Semejante tapadera ha permitido realmente a los plutócratas a título individual hacer despiadadamente lo que uno de sus padres fundadores, John Locke, dijo que debían hacer para protegerse a sí mismos en un mundo que él, como Hobbes, veía básicamente como una lucha inmisericorde en la jungla: ganar y defender la propiedad privada. Porque mientras esa tapadera tranquiliza a los defensores del bien común alegando que el poder reside en el pueblo, y mientras calma a los buscadores de logos insistiendo en que la libertad religiosa les permite la posibilidad de ganar adeptos, en realidad, en la práctica, se burla de cualquier esfuerzo popular, o filosófico o religioso, para bloquear el avance del poder del dinero. Su «vigilancia y contrapeso» de la autoridad gubernamental de la supuesta soberanía popular va más allá de cualquier capacidad práctica para controlar el triunfo del empeño económico individual. Reduce la influencia de los serios buscadores de logos, ávidos de comprender el verdadero papel de la propiedad y de la fortuna al sinsentido público y convierte sus actuaciones en las de un grupo privado más, en última instancia impotente entre la horda de sectas contradictorias y descerebradas que la libertad religiosa moviliza para la batalla en una «sociedad libre». Y hace todo esto mientras atornilla incansablemente el argumento de que la filosofía individualista y materialista de Locke es la única llave posible para la paz y la prosperidad, a la cual sólo los criminales y los locos se atreverían a oponerse.

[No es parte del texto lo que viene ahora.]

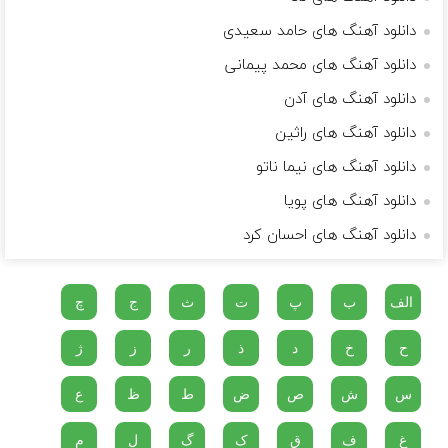
دانلود آهنگ های حامد سعیدی
دانلود آهنگ های محمد پیمانی
دانلود آهنگ های آدن
دانلود آهنگ های راثین
دانلود آهنگ های نیما ناتو
دانلود آهنگ های پویا
دانلود آهنگ های احسان کرد
الف
ب
پ
ت
ث
ج
چ
ح
خ
د
ذ
ر
ز
ژ
س
ش
ص
ض
ط
ظ
ع
غ
ف
ق
ک
گ
ل
م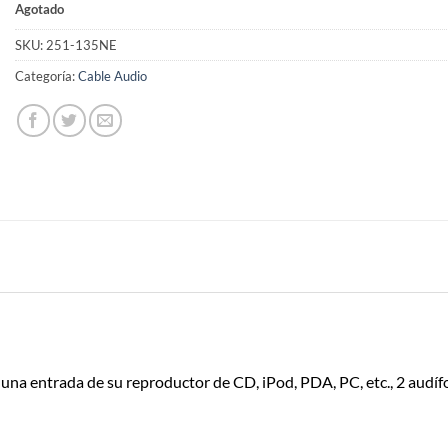
Agotado
SKU:
251-135NE
Categoría:
Cable Audio
una entrada de su reproductor de CD, iPod, PDA, PC, etc., 2 audí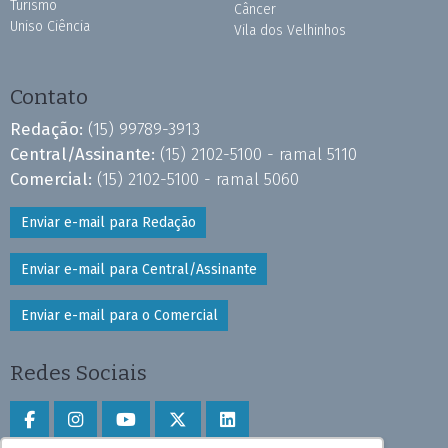
Turismo
Câncer
Uniso Ciência
Vila dos Velhinhos
Contato
Redação:
(15) 99789-3913
Central/Assinante:
(15) 2102-5100 - ramal 5110
Comercial:
(15) 2102-5100 - ramal 5060
Enviar e-mail para Redação
Enviar e-mail para Central/Assinante
Enviar e-mail para o Comercial
Redes Sociais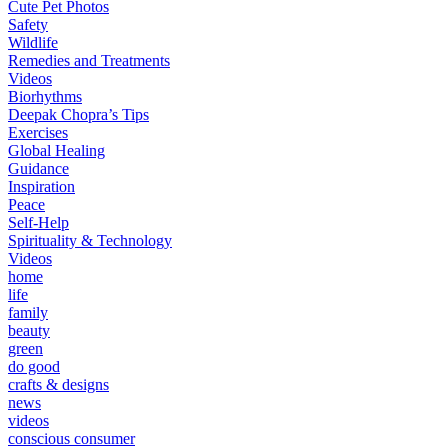
Cute Pet Photos
Safety
Wildlife
Remedies and Treatments
Videos
Biorhythms
Deepak Chopra’s Tips
Exercises
Global Healing
Guidance
Inspiration
Peace
Self-Help
Spirituality & Technology
Videos
home
life
family
beauty
green
do good
crafts & designs
news
videos
conscious consumer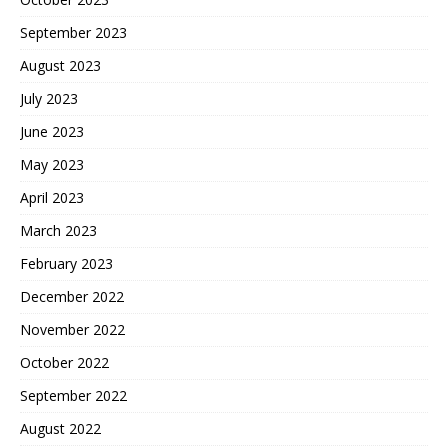
September 2023
August 2023
July 2023
June 2023
May 2023
April 2023
March 2023
February 2023
December 2022
November 2022
October 2022
September 2022
August 2022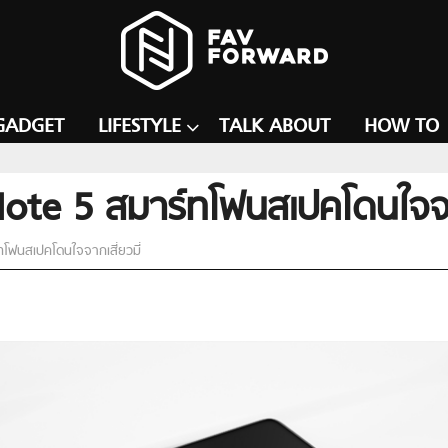
GADGET
LIFESTYLE
TALK ABOUT
HOW TO
te 5 สมาร์ทโฟนสเปคโดนใจจากเ
ฟนสเปคโดนใจจากเสี่ยวมี่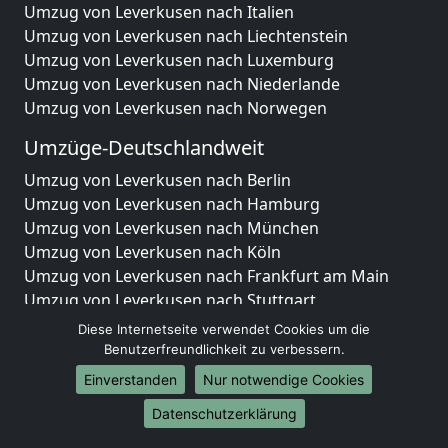
Umzug von Leverkusen nach Italien
Umzug von Leverkusen nach Liechtenstein
Umzug von Leverkusen nach Luxemburg
Umzug von Leverkusen nach Niederlande
Umzug von Leverkusen nach Norwegen
Umzüge-Deutschlandweit
Umzug von Leverkusen nach Berlin
Umzug von Leverkusen nach Hamburg
Umzug von Leverkusen nach München
Umzug von Leverkusen nach Köln
Umzug von Leverkusen nach Frankfurt am Main
Umzug von Leverkusen nach Stuttgart
Umzug von Leverkusen nach Düsseldorf
Diese Internetseite verwendet Cookies um die
Umzug von Leverkusen nach Leipzig
Benutzerfreundlichkeit zu verbessern.
Umzug von Leverkusen nach Dortmund
Einverstanden
Nur notwendige Cookies
Umzug von Leverkusen nach Essen
Datenschutzerklärung
Umzug von Leverkusen nach Bremen
Umzug von Leverkusen nach Dresden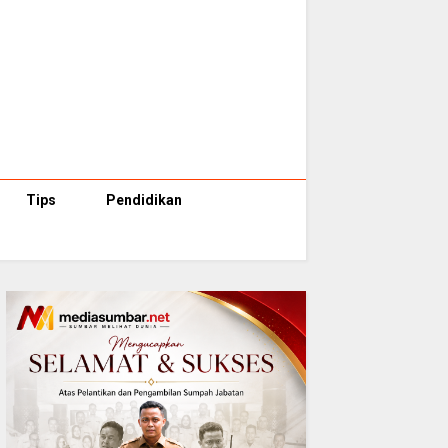
Tips
Pendidikan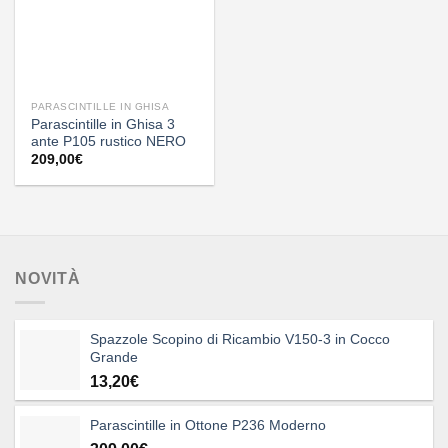
PARASCINTILLE IN GHISA
Parascintille in Ghisa 3
ante P105 rustico NERO
209,00
€
NOVITÀ
Spazzole Scopino di Ricambio V150-3 in Cocco
Grande
13,20
€
Parascintille in Ottone P236 Moderno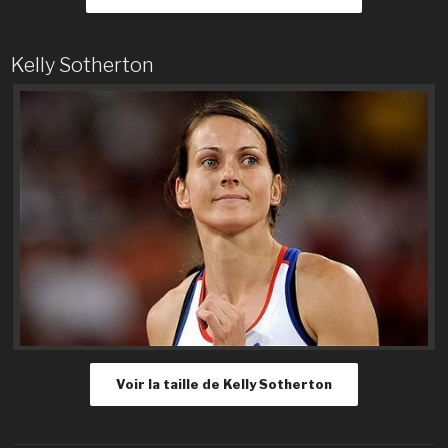
Kelly Sotherton
Voir la taille de Kelly Sotherton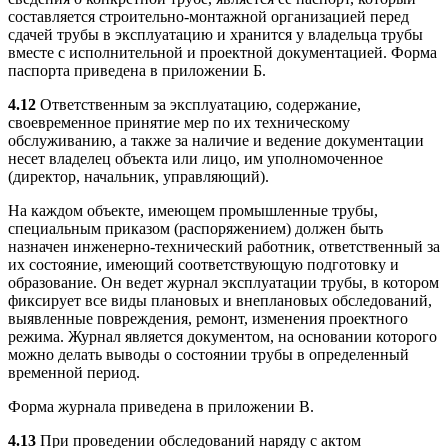
составляется строительно-монтажной организацией перед
сдачей трубы в эксплуатацию и хранится у владельца трубы
вместе с исполнительной и проектной документацией. Форма
паспорта приведена в приложении Б.
4.12
Ответственным за эксплуатацию, содержание,
своевременное принятие мер по их техническому
обслуживанию, а также за наличие и ведение документации
несет владелец объекта или лицо, им уполномоченное
(директор, начальник, управляющий).
На каждом объекте, имеющем промышленные трубы,
специальным приказом (распоряжением) должен быть
назначен инженерно-технический работник, ответственный за
их состояние, имеющий соответствующую подготовку и
образование. Он ведет журнал эксплуатации трубы, в котором
фиксирует все виды плановых и внеплановых обследований,
выявленные повреждения, ремонт, изменения проектного
режима. Журнал является документом, на основании которого
можно делать выводы о состоянии трубы в определенный
временной период.
Форма журнала приведена в приложении В.
4.13
При проведении обследований наряду с актом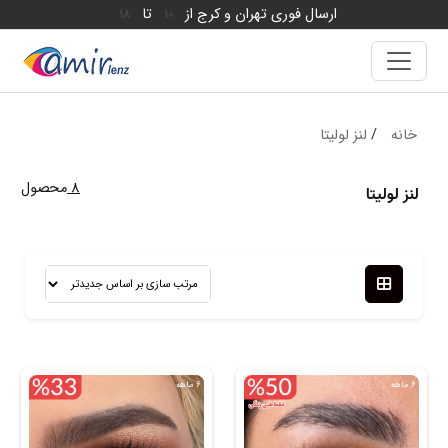
ارسال فوری تهران و کرج از
تا
18
10
خانه
/
لنز لولیتا
8
محصول
لنز لولیتا
6 ماهه
6 ماهه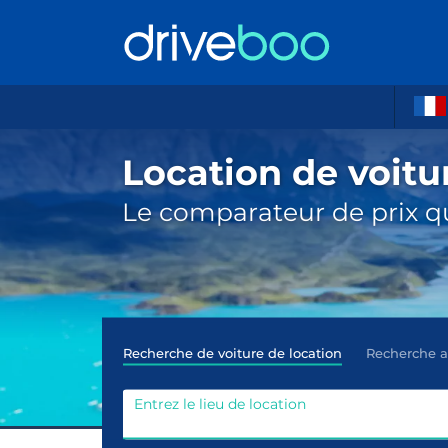
Location de voitu
Le comparateur de prix qu
Recherche de voiture de location
Recherche 
Entrez le lieu de location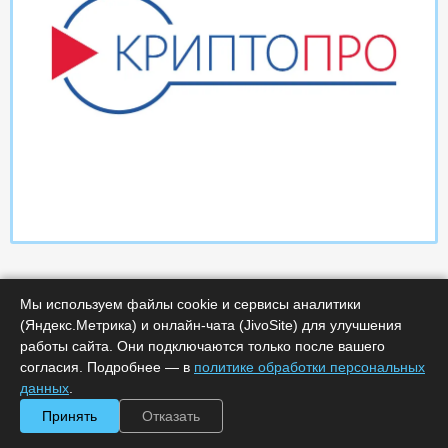
Мы используем файлы cookie и сервисы аналитики
(Яндекс.Метрика) и онлайн-чата (JivoSite) для улучшения
работы сайта. Они подключаются только после вашего
согласия. Подробнее — в
политике обработки персональных
Характеристики
данных
.
Принять
Отказать
Минимальное количество лицензий :
1
Код :
0000-366114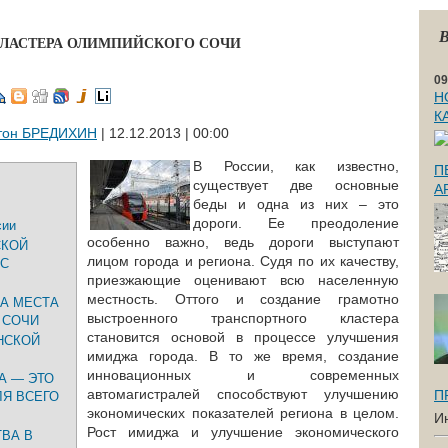
В
КЛАСТЕРА ОЛИМПИЙСКОГО СОЧИ
09
Н
К
тон БРЕДИХИН
| 12.12.2013 | 00:00
В России, как известно,
П
существует две основные
А
беды и одна из них – это
дороги. Ее преодоление
сии
особенно важно, ведь дороги выступают
СКОЙ
лицом города и региона. Судя по их качеству,
 С
приезжающие оценивают всю населенную
местность. Оттого и создание грамотно
А МЕСТА
выстроенного транспортного кластера
 СОЧИ
становится основой в процессе улучшения
НСКОЙ
имиджа города. В то же время, создание
инновационных и современных
А — ЭТО
автомагистралей способствуют улучшению
П
Я ВСЕГО
экономических показателей региона в целом.
И
Рост имиджа и улучшение экономического
ТВА В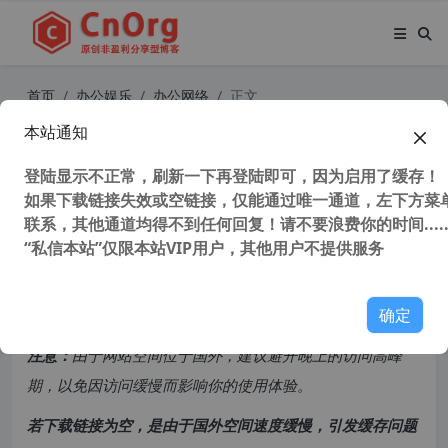
首页
办公娱乐
办公网络
正文
本站通知
独家汉化 IE一键卸载工具 RemoveIE
v3.6 IE11/10浏览器卸载工具
登陆显示不正常，刷新一下再登陆即可，因为启用了缓存！
如果下载链接失效或空链接，仅能通过唯一通道，左下方菜单
联系，其他通道均得不到任何回复！请不要浪费你的时间.....
52,724 次浏览
次阅读
“私信本站”仅限本站VIP用户，其他用户不提供服务
共计 2193 个字符，预计需要花费 6 分钟才能阅读完成。
确定
原创文章，转载请注明：
转载自
cnorg.12hp.de
注意：
由于网站空间位于国外，建议避开晚上的访问高峰
期，以免因访问缓慢而影响你的使用体验。
若下载链接为空，是由于国外空间速度缓慢，引发缓存问题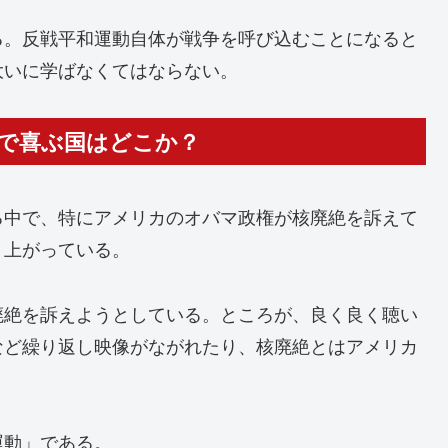
る。反戦平和運動自体が戦争を呼び込むことになると
大いに学ばなくてはならない。
動で喜ぶ国はどこか？
る中で、特にアメリカのオバマ政権が核廃絶を訴えて
り上がっている。
廃絶を訴えようとしている。ところが、良く良く聴い
など繰り返し映像がながれたり、核廃絶とはアメリカ
運動」である。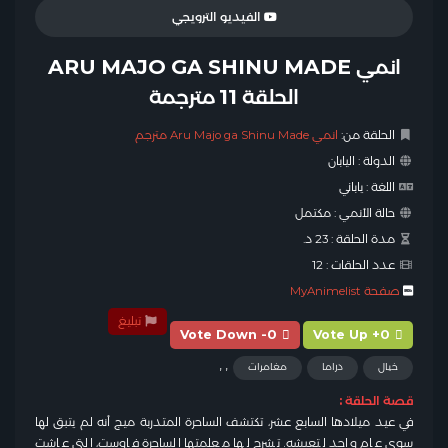
الفيديو الترويجي
انمي ARU MAJO GA SHINU MADE
الحلقة 11 مترجمة
الحلقة من:
انمي Aru Majo ga Shinu Made مترجم
الدولة :
اليابان
اللغة :
ياباني
حالة الأنمي :
مكتمل
مدة الحلقة :
23 د.
عدد الحلقات :
12
صفحة MyAnimelist
تبليغ
Vote Down -0
Vote Up +0
,
,
خيال
دراما
مغامرات
قصة الحلقة :
في عيد ميلادها السابع عشر، تكتشف الساحرة المتدربة ميج أنه لم يتبق لها
سوى عام واحد لتعيشه. تشرح لها معلمتها الساحرة فاوست، التي عاشت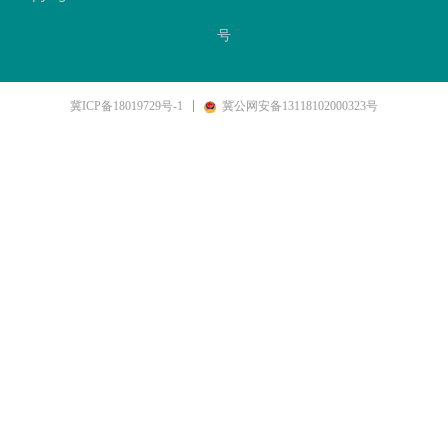
号
冀ICP备18019729号-1
冀公网安备13118102000323号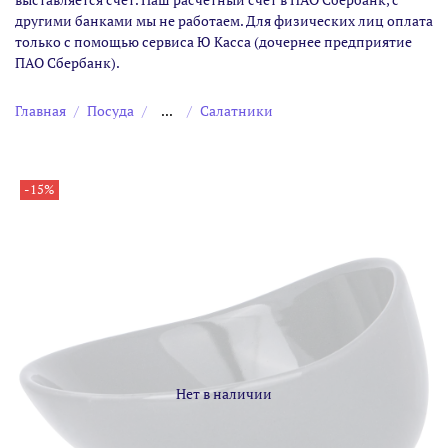
другими банками мы не работаем. Для физических лиц оплата
только с помощью сервиса Ю Касса (дочернее предприятие
ПАО Сбербанк).
Главная
Посуда
...
Салатники
-15%
Нет в наличии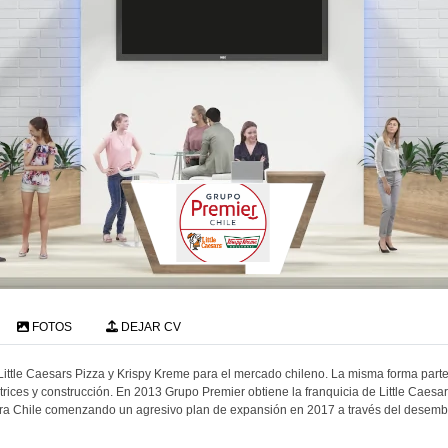
FOTOS
DEJAR CV
Little Caesars Pizza y Krispy Kreme para el mercado chileno. La misma forma pa
ices y construcción. En 2013 Grupo Premier obtiene la franquicia de Little Caesa
 para Chile comenzando un agresivo plan de expansión en 2017 a través del desemba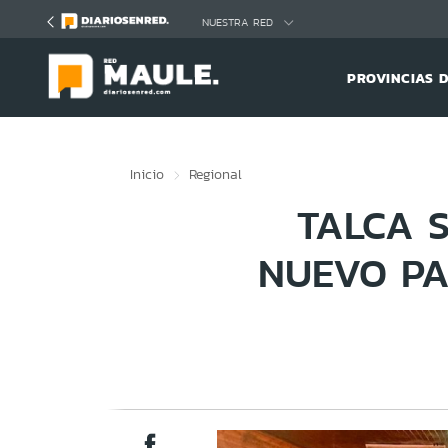
Click acá para ir directamente al contenido
NUESTRA RED
PROVINCIAS 
Inicio
Regional
TALCA 
NUEVO PA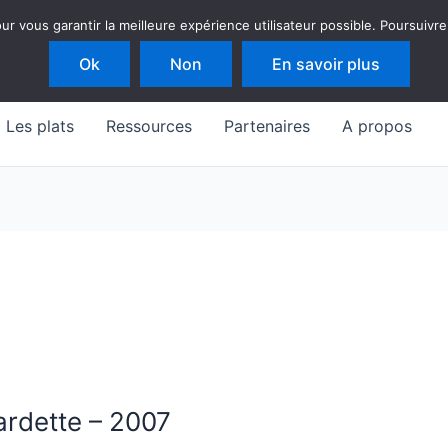
 vous garantir la meilleure expérience utilisateur possible. Poursuivre
Ok
Non
En savoir plus
Les plats
Ressources
Partenaires
A propos
ardette – 2007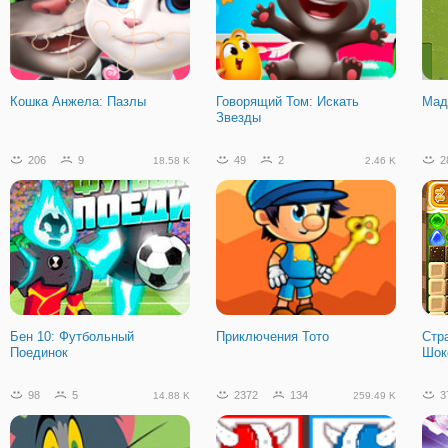
Супер Марио Брос
Стикмен: Снайпер Убийца 2
Пик
Кошка Анжела: Пазлы
Говорящий Том: Искать
Мад
Звезды
132
5
13.23 K
206
9
49
2
2
18.58 K
2.46 K
Вспыш: Лагерь Считай и
Играй
Бен 10: Футбольный
Приключения Тото
Стр
Поединок
Шок
98
5
2372
134
3
14.88 K
259.49 K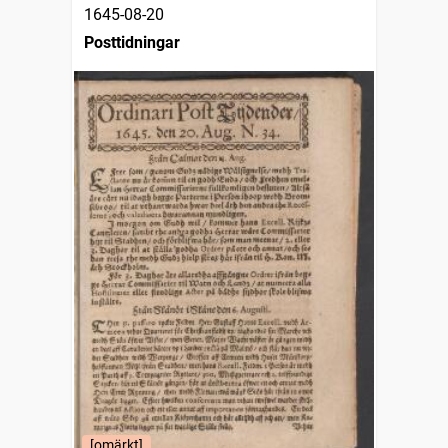
1645-08-20
Posttidningar
[omärkt]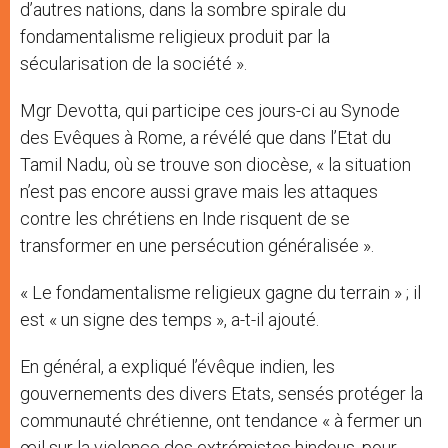
d’autres nations, dans la sombre spirale du
fondamentalisme religieux produit par la
sécularisation de la société ».
Mgr Devotta, qui participe ces jours-ci au Synode
des Evêques à Rome, a révélé que dans l’Etat du
Tamil Nadu, où se trouve son diocèse, « la situation
n’est pas encore aussi grave mais les attaques
contre les chrétiens en Inde risquent de se
transformer en une persécution généralisée ».
« Le fondamentalisme religieux gagne du terrain » ; il
est « un signe des temps », a-t-il ajouté.
En général, a expliqué l’évêque indien, les
gouvernements des divers Etats, sensés protéger la
communauté chrétienne, ont tendance « à fermer un
œil sur la violence des extrémistes hindous, pour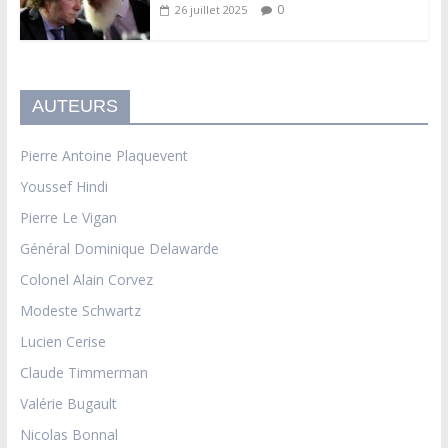
0
26 juillet 2025
AUTEURS
Pierre Antoine Plaquevent
Youssef Hindi
Pierre Le Vigan
Général Dominique Delawarde
Colonel Alain Corvez
Modeste Schwartz
Lucien Cerise
Claude Timmerman
Valérie Bugault
Nicolas Bonnal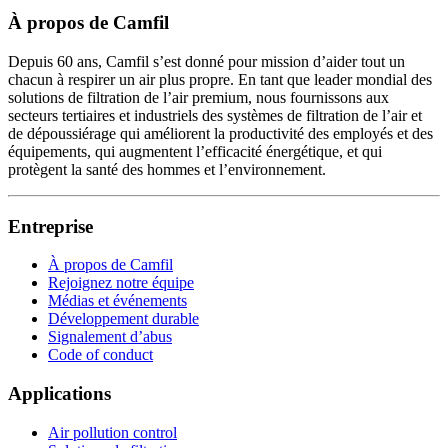
À propos de Camfil
Depuis 60 ans, Camfil s’est donné pour mission d’aider tout un
chacun à respirer un air plus propre. En tant que leader mondial des
solutions de filtration de l’air premium, nous fournissons aux
secteurs tertiaires et industriels des systèmes de filtration de l’air et
de dépoussiérage qui améliorent la productivité des employés et des
équipements, qui augmentent l’efficacité énergétique, et qui
protègent la santé des hommes et l’environnement.
Entreprise
À propos de Camfil
Rejoignez notre équipe
Médias et événements
Développement durable
Signalement d’abus
Code of conduct
Applications
Air pollution control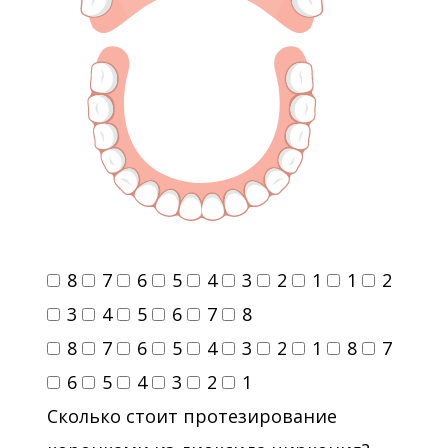
8
7
6
5
4
3
2
1
1
2
3
4
5
6
7
8
8
7
6
5
4
3
2
1
8
7
6
5
4
3
2
1
Сколько стоит протезирование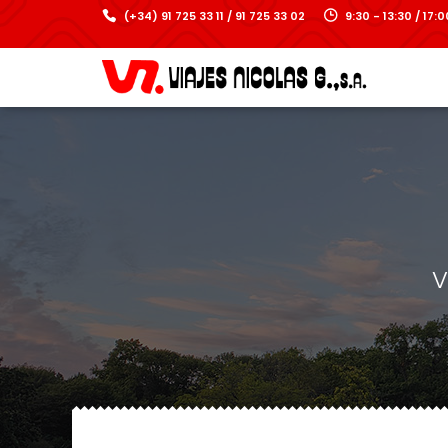
(+34) 91 725 33 11 / 91 725 33 02
9:30 - 13:30 / 17
V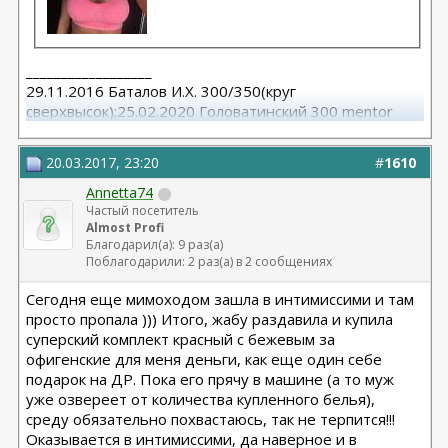
__________________
29.11.2016 Баталов И.Х. 300/350(круг
сверхвысок);25.02.2020 Головатинский 300 mentor
круг/сред
20.03.2017, 23:20
#
1610
Annetta74
Частый посетитель
Almost Profi
Благодарил(а): 9 раз(а)
Поблагодарили: 2 раз(а) в 2 сообщениях
Сегодня еще мимоходом зашла в интимиссими и там
просто пропала ))) Итого, жабу раздавила и купила
суперский комплект красный с бежевым за
офигенские для меня деньги, как еще один себе
подарок на ДР. Пока его прячу в машине (а то муж
уже озвереет от количества купленного белья),
среду обязательно похвастаюсь, так не терпится!!!
Оказывается в интимиссими, да наверное и в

Pero desgraciadamente para los plutócratas irreflexivos, la lógica de la tapadera pluralista permite una evolución mucho mayor que el desencadenamiento de los deseos económicos individuales. Su efectiva destrucción de la autoridad gubernamental atribuida «al pueblo»; su multiplicación de facciones religiosas para asegurar una guerra ruinosa de todos contra todos que impida a los buscadores de logos conseguir una influencia significativa; su incansable promoción de los intereses materialistas individuales… todo eso es usado para sus propios propósitos por otras personas y facciones, muchas de las cuales no comparten los intereses de los plutócratas. De ahí la fuerza de esos individuos y grupos que llevan a cabo las agendas de la liberación sexual, de los dedicados a cualquier cosa que beneficie al Estado de Israel, y de aquellos tan enamorados del pluralismo que su objetivo principal en la vida es imponerlo por las armas en todo el planeta. Los neoliberales pluralistas pueden lamentar el belicoso «abuso» neo-conservador del pluralismo como un peligro para comerciar todo lo que quisieran, pero no tienen dónde apoyarse intelectualmente. Porque el pluralismo es una tapadera fraudulenta que fue diseñada desde el principio para permitir ese «abuso», venciendo en las luchas de voluntades por definir qué constituye «abuso». Y el hecho de que su valor como tapadera se sitúe por encima de los riesgos que implica se demuestra en cómo acuden siempre a su defensa las oligarquías plutocráticas cada vez que una fuerza importante antipluralista y antioligárquica amenaza con resurgir.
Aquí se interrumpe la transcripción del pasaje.